To a certain reading, this is user-centric: it’s increasing the size of the audience pool beyond that of shared language speakers and readers to the entire literate human race. This is an important point to acknowledge, because every silver lining has its cloud.
It's not about being mandatory. It's about having a privileged position and using it to extract value from people.
The nature of network effects is such that once a site gets as big as reddit (or facebook or tiktok or whichever), it's nearly impossible for competition to take over in the same design space.
Many communities (both small and large) are only present on specific platforms (sometimes only one) and if you want to participate you have to accept their terms or exclude yourself socially.
If they have a privileged position, it is earned and freely given. No one is obligated to use the site. The issue is more one of the commons being enclosed and encircled by corporate interests, and then branded and commodified. Once the deed is done, there is no reason for folks to leave, because everyone they know is there.

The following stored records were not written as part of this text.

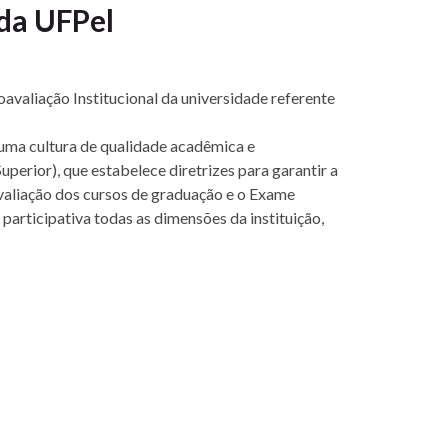
 da UFPel
avaliação Institucional da universidade referente
 uma cultura de qualidade acadêmica e
erior), que estabelece diretrizes para garantir a
 avaliação dos cursos de graduação e o Exame
articipativa todas as dimensões da instituição,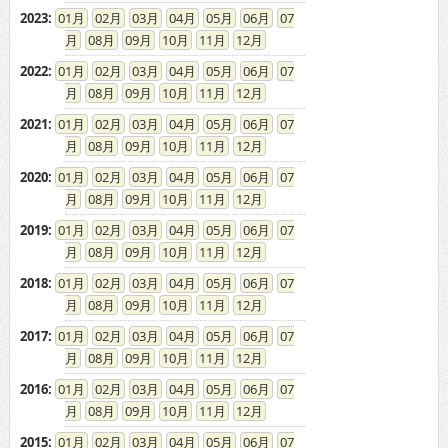
2023
:
01
02
03
04
05
06
07
08
09
10
11
12
2022
:
01
02
03
04
05
06
07
08
09
10
11
12
2021
:
01
02
03
04
05
06
07
08
09
10
11
12
2020
:
01
02
03
04
05
06
07
08
09
10
11
12
2019
:
01
02
03
04
05
06
07
08
09
10
11
12
2018
:
01
02
03
04
05
06
07
08
09
10
11
12
2017
:
01
02
03
04
05
06
07
08
09
10
11
12
2016
:
01
02
03
04
05
06
07
08
09
10
11
12
2015
:
01
02
03
04
05
06
07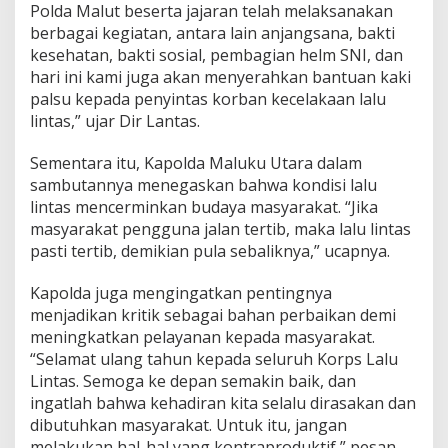
Polda Malut beserta jajaran telah melaksanakan
s
berbagai kegiatan, antara lain anjangsana, bakti
B
h
kesehatan, bakti sosial, pembagian helm SNI, dan
a
hari ini kami juga akan menyerahkan bantuan kaki
y
palsu kepada penyintas korban kecelakaan lalu
a
lintas,” ujar Dir Lantas.
n
g
k
Sementara itu, Kapolda Maluku Utara dalam
a
sambutannya menegaskan bahwa kondisi lalu
r
lintas mencerminkan budaya masyarakat. “Jika
a
masyarakat pengguna jalan tertib, maka lalu lintas
k
pasti tertib, demikian pula sebaliknya,” ucapnya.
e
-
7
Kapolda juga mengingatkan pentingnya
0
menjadikan kritik sebagai bahan perbaikan demi
meningkatkan pelayanan kepada masyarakat.
“Selamat ulang tahun kepada seluruh Korps Lalu
Lintas. Semoga ke depan semakin baik, dan
ingatlah bahwa kehadiran kita selalu dirasakan dan
dibutuhkan masyarakat. Untuk itu, jangan
melakukan hal-hal yang kontraproduktif,” pesan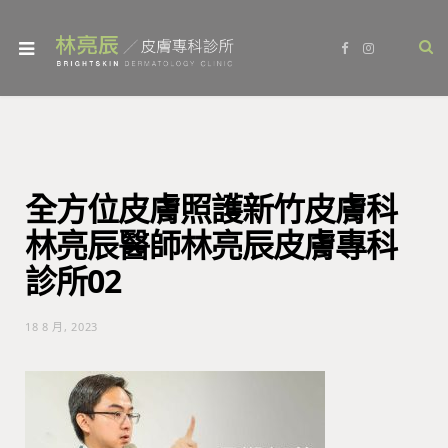
F
I
a
n
c
s
e
t
b
a
o
g
o
r
k
a
m
全方位皮膚照護新竹皮膚科
林亮辰醫師林亮辰皮膚專科
診所02
18 8 月, 2023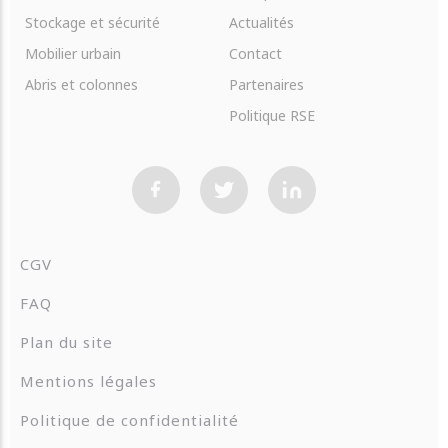
Stockage et sécurité
Actualités
Mobilier urbain
Contact
Abris et colonnes
Partenaires
Politique RSE
CGV
FAQ
Plan du site
Mentions légales
Politique de confidentialité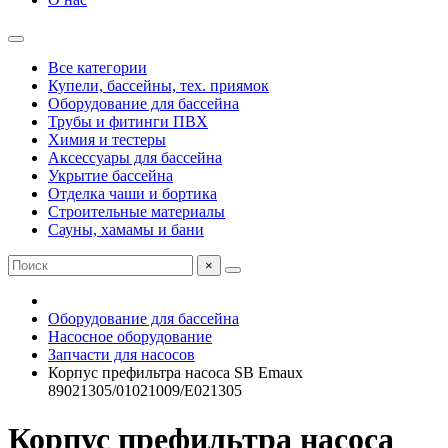
Все категории
Купели, бассейны, тех. приямок
Оборудование для бассейна
Трубы и фитинги ПВХ
Химия и тестеры
Аксессуары для бассейна
Укрытие бассейна
Отделка чаши и бортика
Строительные материалы
Сауны, хамамы и бани
×
Оборудование для бассейна
Насосное оборудование
Запчасти для насосов
Корпус префильтра насоса SB Emaux
89021305/01021009/Е021305
Корпус префильтра насоса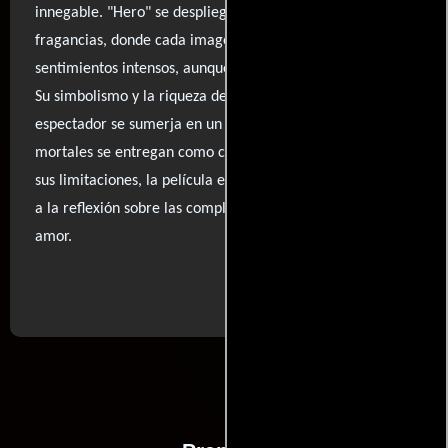
innegable. "Hero" se despliega como un anuncio de
fragancias, donde cada imagen es una evocación de
sentimientos intensos, aunque a veces parezca distante.
Su simbolismo y la riqueza de su producción hacen que el
espectador se sumerja en un mundo donde las heridas
mortales se entregan como cartas de amor. A pesar de
sus limitaciones, la película es un deleite visual que invita
a la reflexión sobre las complejidades de la guerra y el
amor.
..ver fuentes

Most communities on Reddit that I’d care to be a part of have additional places to gather, but I do take your point that there are few good alternatives to r/jailbreak, for example.
The host always sets its own rules. How else could anything actually get done? The coordination problem is hard enough as it is. It’s a wonder that social media exists at all.
Gatekeepers will always exist adjacent to the point of entry, otherwise every site turns extremist and becomes overrun with scammers and spammers.